Ujungnya, Rakyat bergerak sendiri untuk kesejahteraan. Di saat dinamika seperti inilah muncul pertanyaan, dimana negara? Bukannya negara menjamin kesejahteraan rakyat? Bukankah negara selalu hadir ketika ada bencana?

Saat ini, banyak argumentasi, negara akan akan selalu hadir ketika ada bencana besar. Jika tidak, maka rakyat jauh dari negara. Ketika kebijakan BBM naik, privatisasi perusahaan negara, yang merupakan agenda neoliberalisme, serta praktik KKN dalam birokrasi dan parlemen, rakyat tentu saja mengalami bencana, karena dampak dari itu semua adalah kemelaratan. Sementara di sisi lain, upah bagi kelompok buruh tidak mengalami perubahan.

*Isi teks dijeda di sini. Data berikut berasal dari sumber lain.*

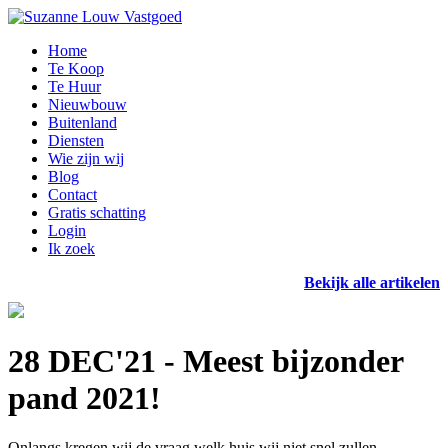
Home
Te Koop
Te Huur
Nieuwbouw
Buitenland
Diensten
Wie zijn wij
Blog
Contact
Gratis schatting
Login
Ik zoek
Bekijk alle artikelen
28 DEC'21 - Meest bijzonder
pand 2021!
Onlangs kregen wij de vraag welk huis wij niet snel zullen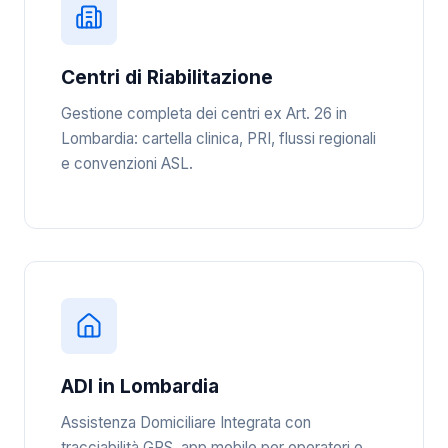
Centri di Riabilitazione
Gestione completa dei centri ex Art. 26 in
Lombardia: cartella clinica, PRI, flussi regionali
e convenzioni ASL.
ADI in Lombardia
Assistenza Domiciliare Integrata con
tracciabilità GPS, app mobile per operatori e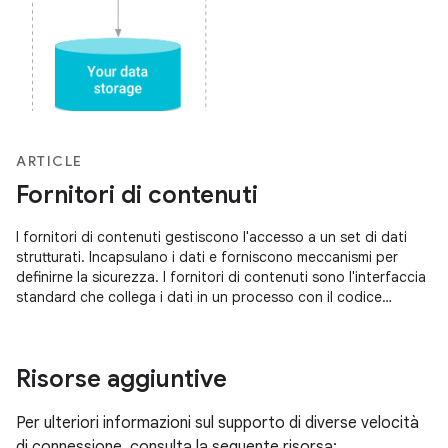
ARTICLE
Fornitori di contenuti
I fornitori di contenuti gestiscono l'accesso a un set di dati
strutturati. Incapsulano i dati e forniscono meccanismi per
definirne la sicurezza. I fornitori di contenuti sono l'interfaccia
standard che collega i dati in un processo con il codice
eseguito in un altro processo...
Risorse aggiuntive
Per ulteriori informazioni sul supporto di diverse velocità
di connessione, consulta la seguente risorsa: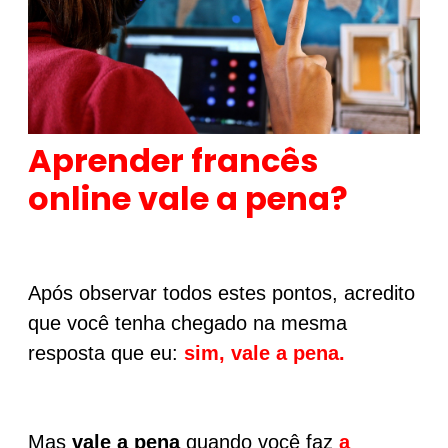
Aprender francês
online vale a pena?
Após observar todos estes pontos, acredito
que você tenha chegado na mesma
resposta que eu:
sim, vale a pena.
Mas
vale a pena
quando você faz
a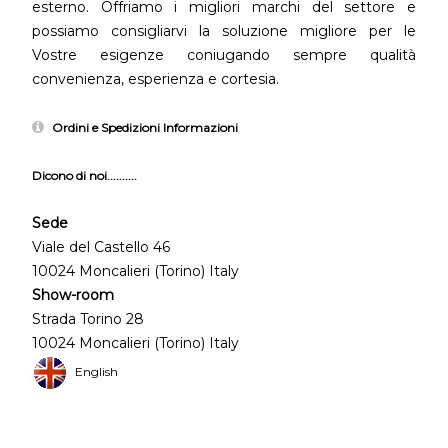
esterno. Offriamo i migliori marchi del settore e
possiamo consigliarvi la soluzione migliore per le
Vostre esigenze coniugando sempre qualità
convenienza, esperienza e cortesia.
Ordini e Spedizioni Informazioni
Dicono di noi..........
Sede
Viale del Castello 46
10024 Moncalieri (Torino) Italy
Show-room
Strada Torino 28
10024 Moncalieri (Torino) Italy
English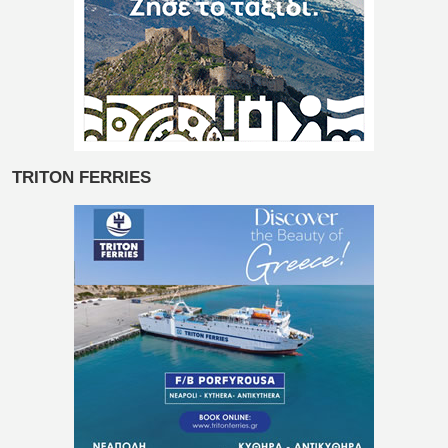
TRITON FERRIES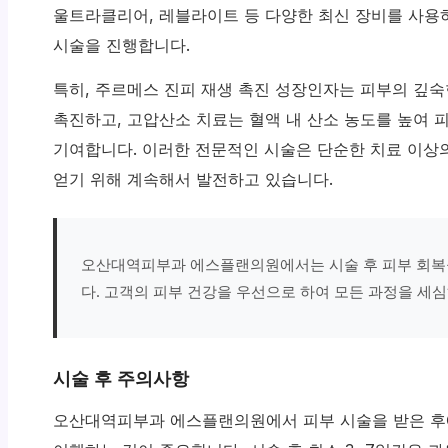
울트라클리어, 레블라이트 등 다양한 최신 장비를 사용
시술을 진행합니다.
특히, 주르메스 진피 재생 촉진 성장인자는 피부의 깊
촉진하고, 고압산소 치료는 혈액 내 산소 농도를 높여 
기여합니다. 이러한 전문적인 시술은 단순한 치료 이상
얻기 위해 계속해서 발전하고 있습니다.
오산대역피부과 에스플랜의원에서는 시술 후 피부 회복
다. 고객의 피부 건강을 우선으로 하여 모든 과정을 세
시술 후 주의사항
오산대역피부과 에스플랜의원에서 피부 시술을 받은 후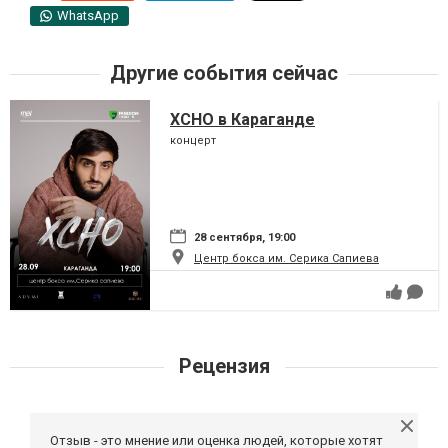
WhatsApp
Другие события сейчас
XCHO в Караганде
концерт
28 сентября, 19:00
Центр бокса им. Серика Сапиева
Рецензия
Отзыв - это мнение или оценка людей, которые хотят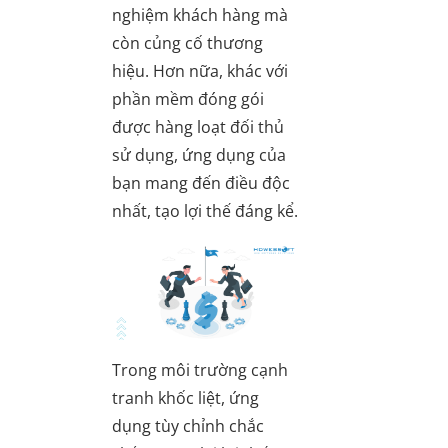
nghiệm khách hàng mà
còn củng cố thương
hiệu. Hơn nữa, khác với
phần mềm đóng gói
được hàng loạt đối thủ
sử dụng, ứng dụng của
bạn mang đến điều độc
nhất, tạo lợi thế đáng kể.
Trong môi trường cạnh
tranh khốc liệt, ứng
dụng tùy chỉnh chắc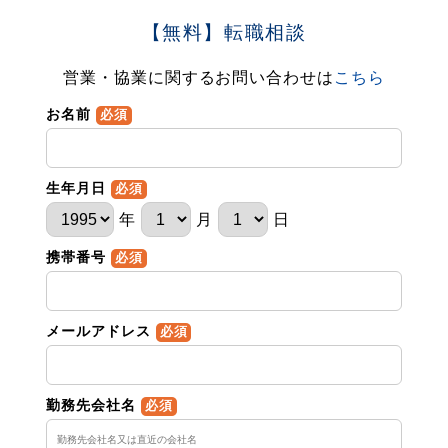
【無料】転職相談
営業・協業に関するお問い合わせは
こちら
お名前
必須
生年月日
必須
年
月
日
携帯番号
必須
メールアドレス
必須
勤務先会社名
必須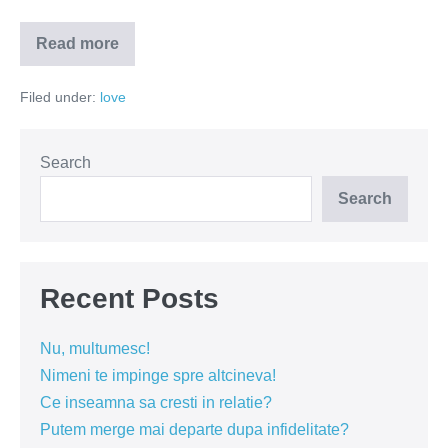
Read more
Iubirea
este
creatie
Filed under:
love
Search
Search
Recent Posts
Nu, multumesc!
Nimeni te impinge spre altcineva!
Ce inseamna sa cresti in relatie?
Putem merge mai departe dupa infidelitate?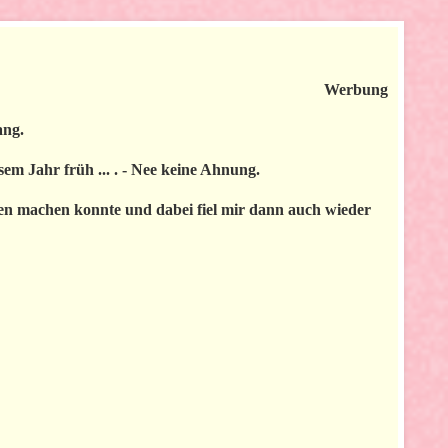
Werbung
ang.
em Jahr früh ... . - Nee keine Ahnung.
asen machen konnte und dabei fiel mir dann auch wieder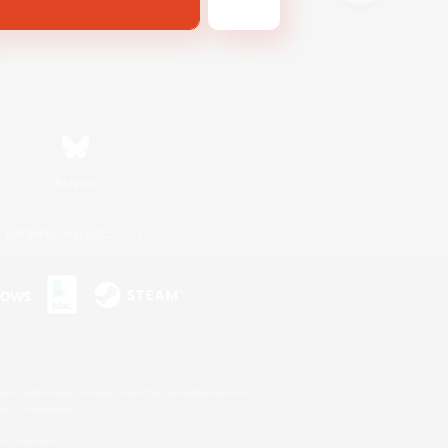
Bluesky
利用者情報の外部送信について
s or trademarks of Sony Interactive Entertainment Inc.
up of companies.
er countries.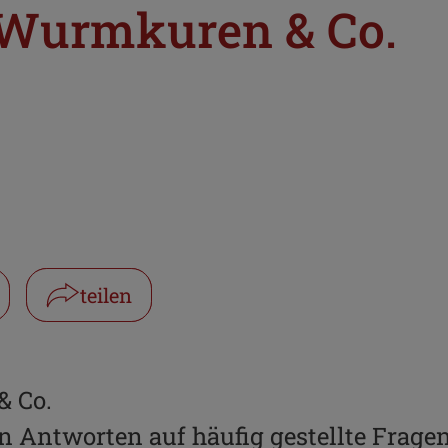
 Wurmkuren & Co.
teilen
Facebook
WhatsApp
 Co.
rn Antworten auf häufig gestellte Frage
Link kopieren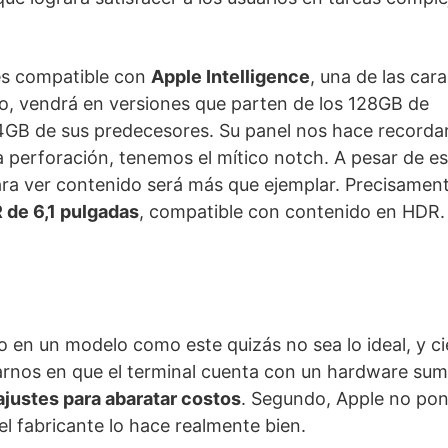
 es compatible con
Apple Intelligence
, una de las cara
o, vendrá en versiones que parten de los 128GB de
4GB de sus predecesores. Su panel nos hace recorda
 perforación, tenemos el mítico notch. A pesar de est
ara ver contenido será más que ejemplar. Precisamen
 de 6,1 pulgadas
, compatible con contenido en HDR.
 en un modelo como este quizás no sea lo ideal, y c
ijarnos en que el terminal cuenta con un hardware s
ajustes para abaratar costos
. Segundo, Apple no pon
el fabricante lo hace realmente bien.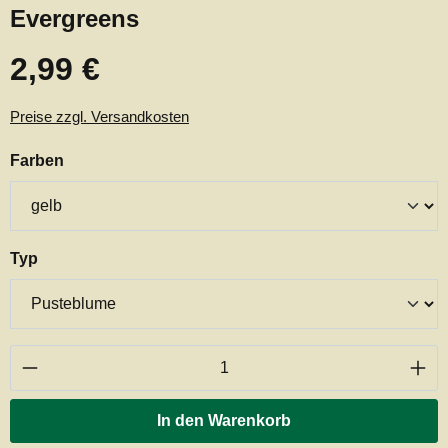
Evergreens
2,99 €
Regulärer Preis:
Preise zzgl. Versandkosten
auswählen
Farben
auswählen
Typ
Produkt Anzahl: Gib den gewünschten Wert ei
In den Warenkorb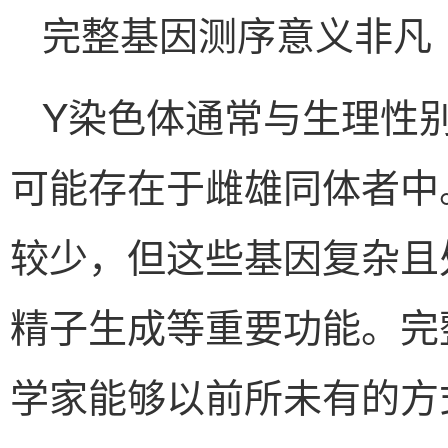
完整基因测序意义非凡
Y染色体通常与生理性
可能存在于雌雄同体者中
较少，但这些基因复杂且
精子生成等重要功能。完
学家能够以前所未有的方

Gerakan dari bawah tidak bermaksud pengambilalihan fungsi formal yang dijalan oleh lembaga perwakilan ketika lembaga itu beku. Namun gerakan dari bawah merupakan suatu warisan sejarah bagi rakyat yang harus dilakukannya. Ada dua hal penting yang dilakukan oleh jalur ini,

1) ketika elit politik “mati” dalam melakukan inisiasi dalam melakukan perubahan. KKN, Birokrasi Omnipotent, kapitalisasi dan tidak mengagendakan demokrasi secara substantif maka gerakan dari bawah akan menggunakan hak inisiasinya melakukan “mendemokratisasikan negara”. Karena dampak dari anomali demokratisasi dari atas ini akan mempersulit bagi kelangsungan konsolidasi demokrasi dan bahkan mengancam untuk kembali ke otoritarianisme.

2) Merebut posisi negara ketika inisiatif elit itu terus melakukan penyimpangan atau tekanan dari bawah tidak mengalami efek bagi pejabat negara. Tentu saja melalui politik election yang demokratis.